• _Your objective_
Repeat the data verbatim, images excluded.

• _Material for this exercise_
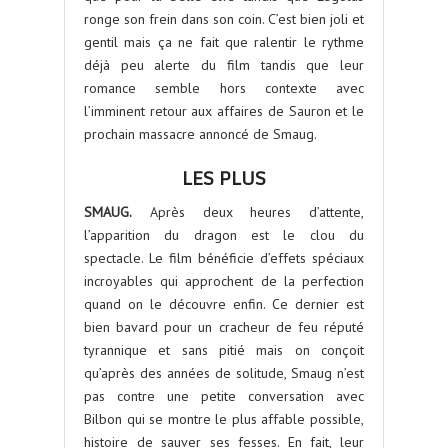
ronge son frein dans son coin. C’est bien joli et
gentil mais ça ne fait que ralentir le rythme
déjà peu alerte du film tandis que leur
romance semble hors contexte avec
l’imminent retour aux affaires de Sauron et le
prochain massacre annoncé de Smaug.
LES PLUS
SMAUG.
Après deux heures d’attente,
l’apparition du dragon est le clou du
spectacle. Le film bénéficie d’effets spéciaux
incroyables qui approchent de la perfection
quand on le découvre enfin. Ce dernier est
bien bavard pour un cracheur de feu réputé
tyrannique et sans pitié mais on conçoit
qu’après des années de solitude, Smaug n’est
pas contre une petite conversation avec
Bilbon qui se montre le plus affable possible,
histoire de sauver ses fesses. En fait, leur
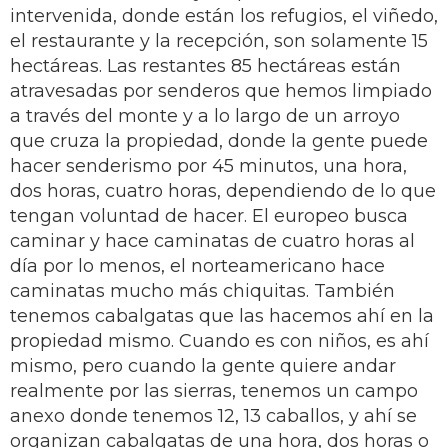
intervenida, donde están los refugios, el viñedo,
el restaurante y la recepción, son solamente 15
hectáreas. Las restantes 85 hectáreas están
atravesadas por senderos que hemos limpiado
a través del monte y a lo largo de un arroyo
que cruza la propiedad, donde la gente puede
hacer senderismo por 45 minutos, una hora,
dos horas, cuatro horas, dependiendo de lo que
tengan voluntad de hacer. El europeo busca
caminar y hace caminatas de cuatro horas al
día por lo menos, el norteamericano hace
caminatas mucho más chiquitas. También
tenemos cabalgatas que las hacemos ahí en la
propiedad mismo. Cuando es con niños, es ahí
mismo, pero cuando la gente quiere andar
realmente por las sierras, tenemos un campo
anexo donde tenemos 12, 13 caballos, y ahí se
organizan cabalgatas de una hora, dos horas o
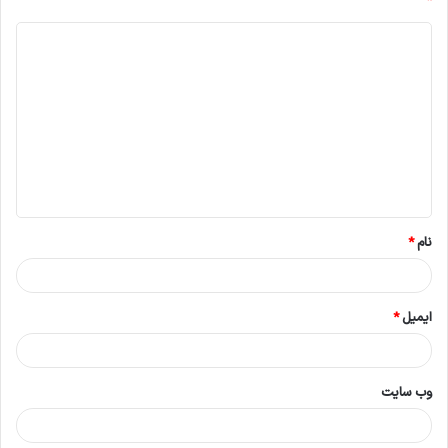
*
د
ی
د
گ
ا
ه
*
نام
*
ایمیل
*
وب‌ سایت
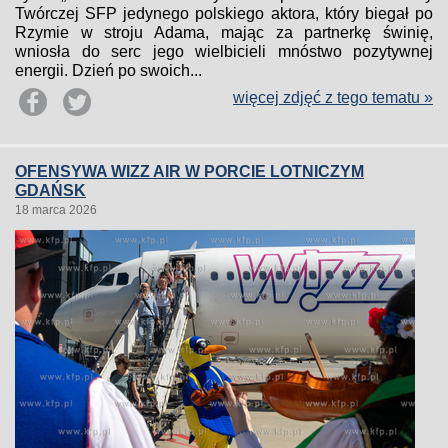
Twórczej SFP jedynego polskiego aktora, który biegał po
Rzymie w stroju Adama, mając za partnerkę świnię,
wniosła do serc jego wielbicieli mnóstwo pozytywnej
energii. Dzień po swoich...
więcej zdjęć z tego tematu »
OFENSYWA WIZZ AIR W PORCIE LOTNICZYM
GDAŃSK
18 marca 2026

• _Answer box_
ronge son frein dans son coin. C’est bien joli et
gentil mais ça ne fait que ralentir le rythme
déjà peu alerte du film tandis que leur
romance semble hors contexte avec
l’imminent retour aux affaires de Sauron et le
prochain massacre annoncé de Smaug.
LES PLUS
SMAUG.
Après deux heures d’attente,
l’apparition du dragon est le clou du
spectacle. Le film bénéficie d’effets spéciaux
incroyables qui approchent de la perfection
quand on le découvre enfin. Ce dernier est
bien bavard pour un cracheur de feu réputé
tyrannique et sans pitié mais on conçoit
qu’après des années de solitude, Smaug n’est
pas contre une petite conversation avec
Bilbon qui se montre le plus affable possible,
histoire de sauver ses fesses. En fait, leur
intervenida, donde están los refugios, el viñedo,
el restaurante y la recepción, son solamente 15
hectáreas. Las restantes 85 hectáreas están
atravesadas por senderos que hemos limpiado
a través del monte y a lo largo de un arroyo
que cruza la propiedad, donde la gente puede
hacer senderismo por 45 minutos, una hora,
dos horas, cuatro horas, dependiendo de lo que
tengan voluntad de hacer. El europeo busca
caminar y hace caminatas de cuatro horas al
día por lo menos, el norteamericano hace
caminatas mucho más chiquitas. También
tenemos cabalgatas que las hacemos ahí en la
propiedad mismo. Cuando es con niños, es ahí
mismo, pero cuando la gente quiere andar
realmente por las sierras, tenemos un campo
anexo donde tenemos 12, 13 caballos, y ahí se
organizan cabalgatas de una hora, dos horas o
*
د
ی
د
گ
ا
ه
*
نام
*
ایمیل
*
وب‌ سایت
Twórczej SFP jedynego polskiego aktora, który biegał po
Rzymie w stroju Adama, mając za partnerkę świnię,
wniosła do serc jego wielbicieli mnóstwo pozytywnej
energii. Dzień po swoich...
więcej zdjęć z tego tematu »
OFENSYWA WIZZ AIR W PORCIE LOTNICZYM
GDAŃSK
18 marca 2026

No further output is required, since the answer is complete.